If I decided to talk about the amount of times we’ve ever felt isolated or as if no one else on this earth struggles the way we struggle through parenthood, I’d have to create a separate blog post.
What we’ve learned is this- that’s just life. And, more importantly, that’s parenting! I know that sounds kind of gloomy and disheartening but that’s the reality of this journey. As I reflect back on the past 11 years of our personal parenting journey I can confidently say we have had many dark days, and it’s true- they’ve outnumbered the days of light in many ways. But, we have had many days of light as well. It’s a roller-coaster ride.
There is no class in college to walk you through this. Carrying around a sack of flower dressed as a baby in high school, with your class partner in health class, doesn’t get the job done either. (I guess in today’s schools they have actual doll babies that cry and soil their diapers- students are so spoiled! :-))

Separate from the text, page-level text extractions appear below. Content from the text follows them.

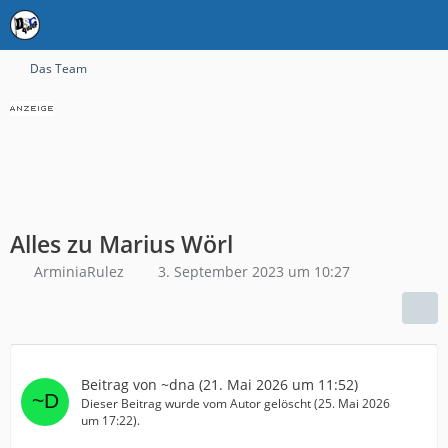
Das Team
Alles zu Marius Wörl
ArminiaRulez
3. September 2023 um 10:27
Beitrag von
~dna
(
21. Mai 2026 um 11:52
)
Dieser Beitrag wurde vom Autor gelöscht (
25. Mai 2026
um 17:22
).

Nothing prepares you for the dark days of parenthood. Think about it- when you met that special someone who would later become your husband or wife, you didn’t sit around in the student center on your college campus, skipping out on studying for that huge exam, and dream about the day when your future son would punch another kid on the playground, or wind up back in the principal’s office for the 20th time in a month. You didn’t gaze into one another’s “perfect” eyes and fantasize about raising the child who would eventually have such severe behavior issues that they would have to attend a separate school for behavior specialization.
And I’m betting there wasn’t much thought given to how you would handle a difficult child who would eventually push you and push you and push you until you wanted to quit, feeling as though you would never make any breakthrough with them.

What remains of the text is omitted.